No, dice Volker Beck (capogruppo dei Verdi al Bundestag), se si avviano i negoziati, le linee rosse sono fuori luogo. "In questo modo ci si rende la vita solo piu' difficile". No, un voto di prova non è mai stato fatto. Ma fra i parlamentari ci sono valutazioni molto diverse sul Fiskalpakt presentato dalla coalizione di governo. Almeno questo.

Beck è considerato un abile negoziatore. Eppure ancora mercoledi scorso gli risultava difficile chiarire, come i Verdi e la SPD sarebbero riusciti a costringere la cancelliera Merkel a ingannare la FDP. Entrambi i partiti di opposizione vorrebbero introdurre una tassa sulle transazioni finanziarie nell'area Euro in cambio della loro approvazione al Fiskalpakt in parlamento. Ma davanti alla loro unica possibilità di influenzare il governo con un no al Fiskalpakt, sembrano tornare sui loro passi. La richiesta di tassare le transazioni finanziarie resta ancora nella nebbia.

Il governo mercoledi ha approvato l'accordo che dovrebbe costringere i paesi europei al risparmio. Il patto fiscale prevede dei freni all'indebitamento, che dovranno essere inseriti nella costituzione dei singoli paesi. Inoltre, contiene una procedura per gli eccessi di deficit, che sanziona in maniera automatica gli stati che faranno troppi debiti. 

La SPD e i verdi appoggiano in sostanza il freno al debito e la politica rigorista per l'Europa - ma nella procedura parlamentare che sta per iniziare vogliono ottenere quanto più possibile per il loro sì. L'aritmetica è dalla loro parte: per l'approvazione del Fiskalpakt è necessaria una maggioranza dei due terzi del parlamento. Senza l'opposizione non potrà passare.
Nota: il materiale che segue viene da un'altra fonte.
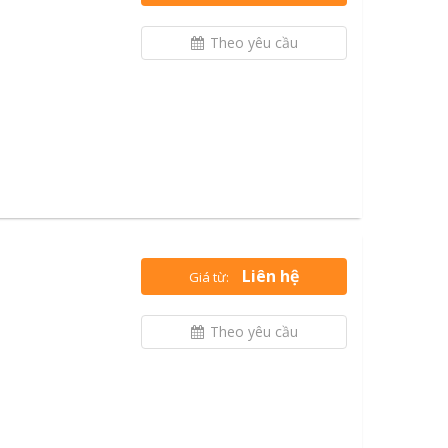
Theo yêu cầu
Liên hệ
Giá từ:
Theo yêu cầu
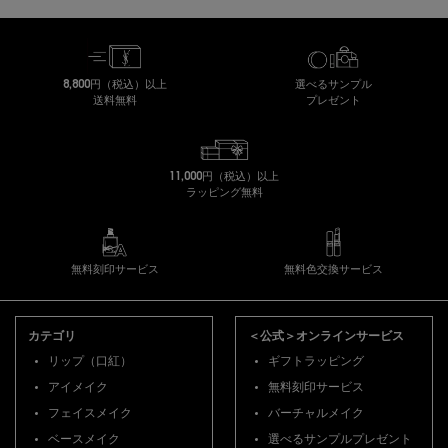
8,800円（税込）以上
選べるサンプル
送料無料
プレゼント
11,000円（税込）以上
ラッピング無料
無料刻印サービス
無料色交換サービス
フッターナビゲーション
カテゴリ
＜公式＞オンラインサービス
リップ（口紅）
ギフトラッピング
アイメイク
無料刻印サービス
フェイスメイク
バーチャルメイク
ベースメイク
選べるサンプルプレゼント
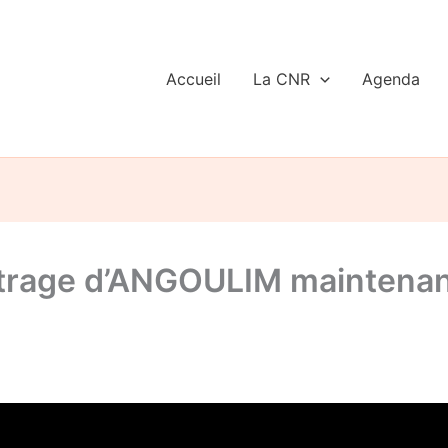
Accueil
La CNR
Agenda
étrage d’ANGOULIM maintenan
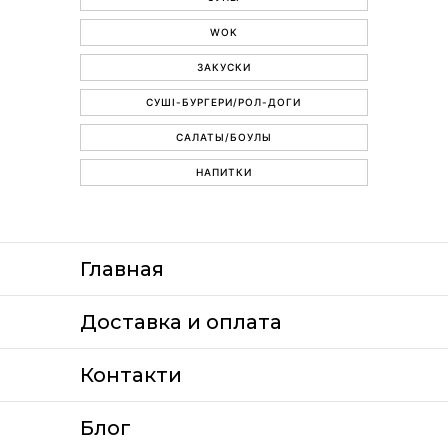
WOK
ЗАКУСКИ
СУШІ-БУРГЕРИ/РОЛ-ДОГИ
САЛАТЫ/БОУЛЫ
НАПИТКИ
Главная
Доставка и оплата
Контакти
Блог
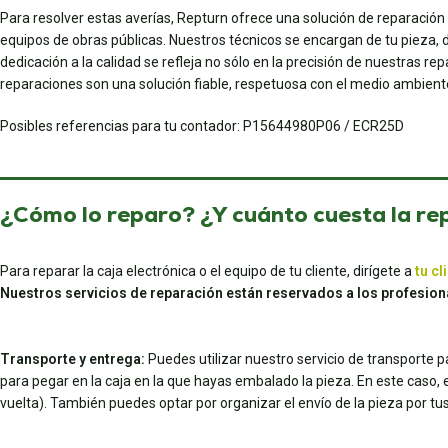
Para resolver estas averías, Repturn ofrece una solución de reparación
equipos de obras públicas. Nuestros técnicos se encargan de tu pieza, d
dedicación a la calidad se refleja no sólo en la precisión de nuestras r
reparaciones son una solución fiable, respetuosa con el medio ambiente
Posibles referencias para tu contador: P15644980P06 / ECR25D
¿Cómo lo reparo? ¿Y cuánto cuesta la re
Para reparar la caja electrónica o el equipo de tu cliente, dirígete a
tu cl
Nuestros servicios de reparación están reservados a los profesion
Transporte y entrega:
Puedes utilizar nuestro servicio de transporte 
para pegar en la caja en la que hayas embalado la pieza. En este caso, el 
vuelta). También puedes optar por organizar el envío de la pieza por 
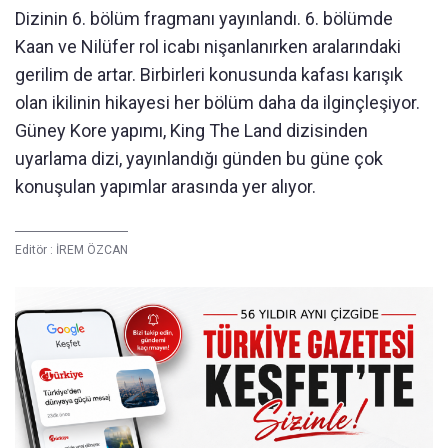
Dizinin 6. bölüm fragmanı yayınlandı. 6. bölümde
Kaan ve Nilüfer rol icabı nişanlanırken aralarındaki
gerilim de artar. Birbirleri konusunda kafası karışık
olan ikilinin hikayesi her bölüm daha da ilginçleşiyor.
Güney Kore yapımı, King The Land dizisinden
uyarlama dizi, yayınlandığı günden bu güne çok
konuşulan yapımlar arasında yer alıyor.
Editör :
İREM ÖZCAN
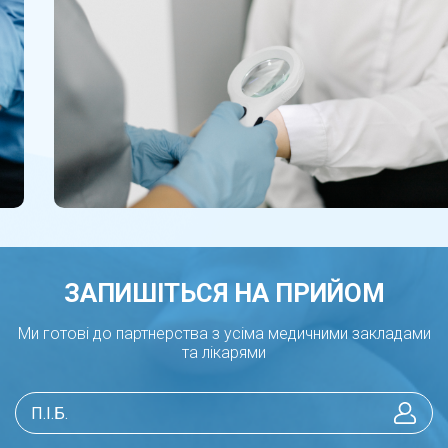
ЗАПИШІТЬСЯ НА ПРИЙОМ
Ми готові до партнерства з усіма медичними закладами
та лікарями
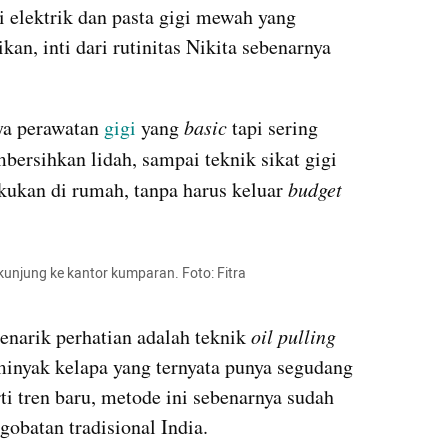
i elektrik dan pasta gigi mewah yang 
kan, inti dari rutinitas Nikita sebenarnya 
ya perawatan 
gigi 
yang 
basic 
tapi sering 
bersihkan lidah, sampai teknik sikat gigi 
kukan di rumah, tanpa harus keluar 
budget 
rkunjung ke kantor kumparan. Foto: Fitra 
enarik perhatian adalah teknik 
oil pulling 
inyak kelapa yang ternyata punya segudang 
i tren baru, metode ini sebenarnya sudah 
obatan tradisional India. 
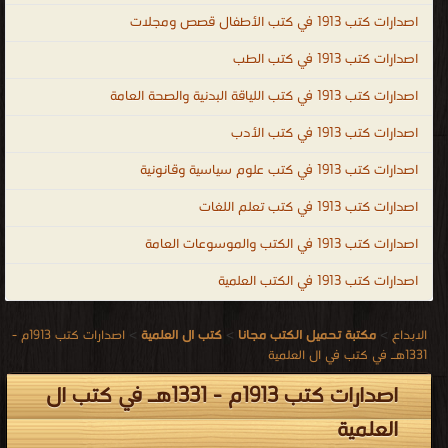
اصدارات كتب 1913 في كتب الأطفال قصص ومجلات
اصدارات كتب 1913 في كتب الطب
اصدارات كتب 1913 في كتب اللياقة البدنية والصحة العامة
اصدارات كتب 1913 في كتب الأدب
اصدارات كتب 1913 في كتب علوم سياسية وقانونية
اصدارات كتب 1913 في كتب تعلم اللغات
اصدارات كتب 1913 في الكتب والموسوعات العامة
اصدارات كتب 1913 في الكتب العلمية
الابداع
>
مكتبة تحميل الكتب مجانا
>
كتب ال العلمية
>
اصدارات كتب 1913م -
1331هـ في كتب في ال العلمية
اصدارات كتب 1913م - 1331هـ في كتب ال
العلمية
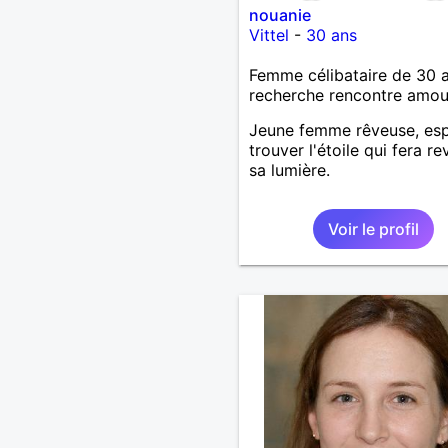
nouanie
Vittel
-
30 ans
Femme célibataire de 30 
recherche rencontre amo
Jeune femme rêveuse, es
trouver l'étoile qui fera re
sa lumière.
Voir le profil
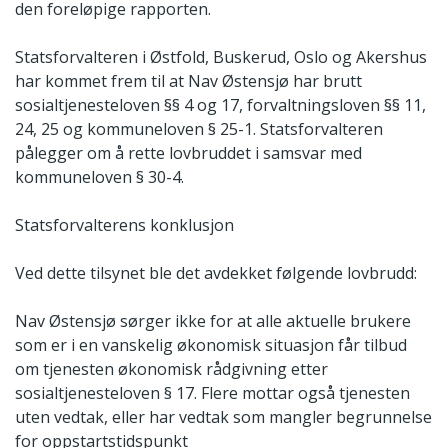
den foreløpige rapporten.
Statsforvalteren i Østfold, Buskerud, Oslo og Akershus
har kommet frem til at Nav Østensjø har brutt
sosialtjenesteloven §§ 4 og 17, forvaltningsloven §§ 11,
24, 25 og kommuneloven § 25-1. Statsforvalteren
pålegger om å rette lovbruddet i samsvar med
kommuneloven § 30-4.
Statsforvalterens konklusjon
Ved dette tilsynet ble det avdekket følgende lovbrudd:
Nav Østensjø sørger ikke for at alle aktuelle brukere
som er i en vanskelig økonomisk situasjon får tilbud
om tjenesten økonomisk rådgivning etter
sosialtjenesteloven § 17. Flere mottar også tjenesten
uten vedtak, eller har vedtak som mangler begrunnelse
for oppstartstidspunkt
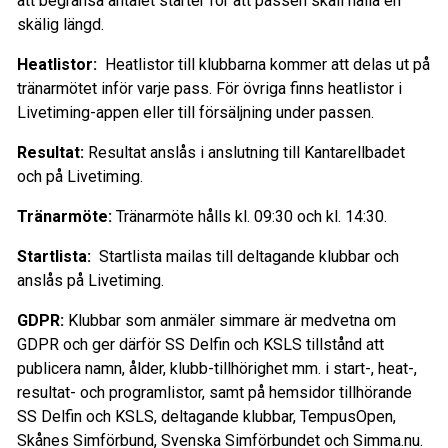
att begränsa antalet starter för att passen skall hålla en
skälig längd.
Heatlistor:
Heatlistor till klubbarna kommer att delas ut på
tränarmötet inför varje pass. För övriga finns heatlistor i
Livetiming-appen eller till försäljning under passen.
Resultat:
Resultat anslås i anslutning till Kantarellbadet
och på Livetiming.
Tränarmöte:
Tränarmöte hålls kl. 09:30 och kl. 14:30.
Startlista:
Startlista mailas till deltagande klubbar och
anslås på Livetiming.
GDPR:
Klubbar som anmäler simmare är medvetna om
GDPR och ger därför SS Delfin och KSLS tillstånd att
publicera namn, ålder, klubb-tillhörighet mm. i start-, heat-,
resultat- och programlistor, samt på hemsidor tillhörande
SS Delfin och KSLS, deltagande klubbar, TempusOpen,
Skånes Simförbund, Svenska Simförbundet och Simma.nu.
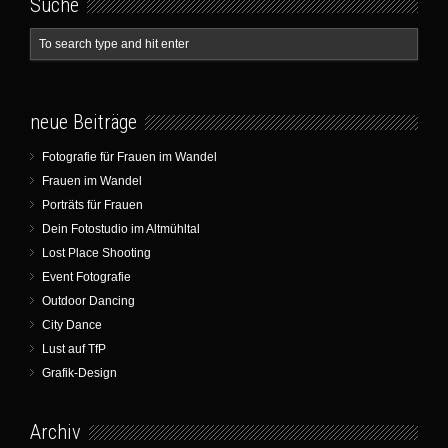
Suche
neue Beiträge
Fotografie für Frauen im Wandel
Frauen im Wandel
Porträts für Frauen
Dein Fotostudio im Altmühltal
Lost Place Shooting
Event Fotografie
Outdoor Dancing
City Dance
Lust auf TfP
Grafik-Design
Archiv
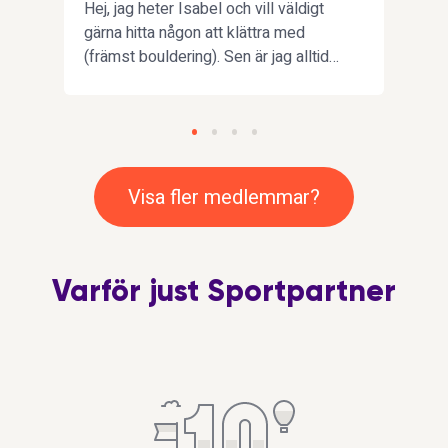
Hej, jag heter Isabel och vill väldigt
Sakna
gärna hitta någon att klättra med
söke
(främst bouldering). Sen är jag alltid
Tror 
på att testa nya sporter också
först
Du
d
Visa fler medlemmar?
Varför just Sportpartner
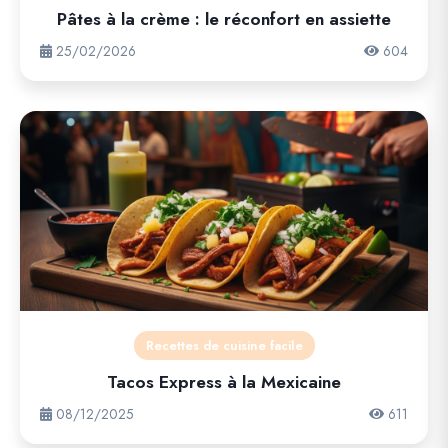
Pâtes à la crème : le réconfort en assiette
25/02/2026
604
Recettes de cuisine facile
Tacos Express à la Mexicaine
08/12/2025
611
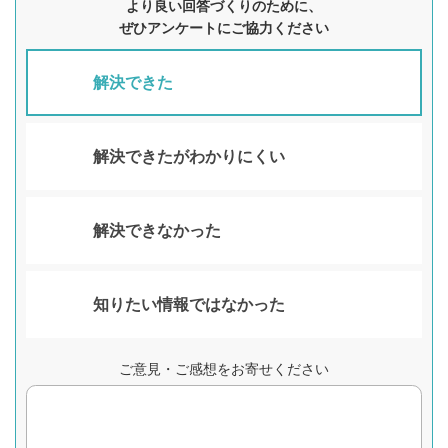
より良い回答づくりのために、
ぜひアンケートにご協力ください
解決できた
解決できたがわかりにくい
解決できなかった
知りたい情報ではなかった
ご意見・ご感想をお寄せください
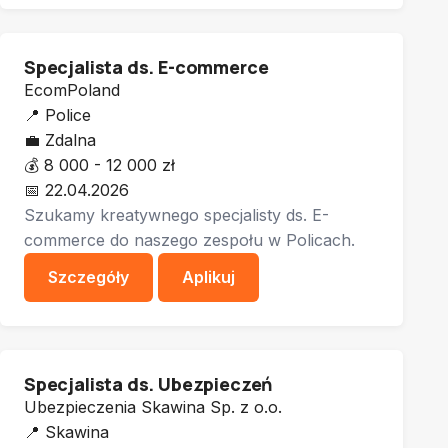
Specjalista ds. E-commerce
EcomPoland
📍
Police
💼
Zdalna
💰
8 000 - 12 000 zł
📅
22.04.2026
Szukamy kreatywnego specjalisty ds. E-
commerce do naszego zespołu w Policach.
Szczegóły
Aplikuj
Specjalista ds. Ubezpieczeń
Ubezpieczenia Skawina Sp. z o.o.
📍
Skawina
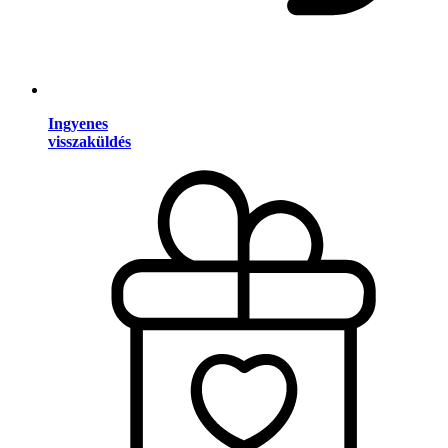
Ingyenes
visszaküldés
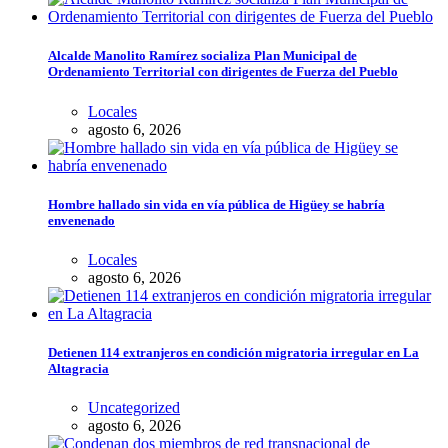
Alcalde Manolito Ramírez socializa Plan Municipal de
Ordenamiento Territorial con dirigentes de Fuerza del Pueblo
Locales
agosto 6, 2026
Hombre hallado sin vida en vía pública de Higüey se habría
envenenado
Locales
agosto 6, 2026
Detienen 114 extranjeros en condición migratoria irregular en La
Altagracia
Uncategorized
agosto 6, 2026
Per approvare la tassa sulle transazioni finanziarie contro la riluttante FDP, la SPD e i Verdi tentano una manovra strategica. Si mostrano contrari ad un progetto di risparmio che condividono e che trovano positivo. Il capo gruppo della SPD ha dichiarato che le trattative per l'approvazione del provvedimento saranno dure. La lotta sarà "finalizzata alla concretizzazione della tassa sulle transazioni finanziarie" all'interno del pacchetto. Il provvedimento di certo non è ancora concreto. E lo stesso Oppermann è stato attento a non porre la tassa sulle transazioni finanziarie come condizione decisiva.

Oppermann e Beck sono consapevoli dell'altezza della caduta possibile. Finora SPD e Verdi nei provvedimenti riguardanti l'Euro hanno sempre votato con la maggioranza, sebbene i loro voti non fossero decisivi. Ora è diverso. Se dovessero decidersi per un no al Fiskalpakt, affonderebbe tutto il lavoro che la Cancelliera aveva fatto e preteso dagli altri paesi.

Una cosa è sicura: la FDP, che la tassa sulle transazioni finanziarie la vuole evitare con tutta la forza, ha riconosciuto la debolezza dei loro contraenti. Adesso il leader del partito Rainer  Brüderle   ha detto con gusto, è l'opposizione ad avere la responsabilità.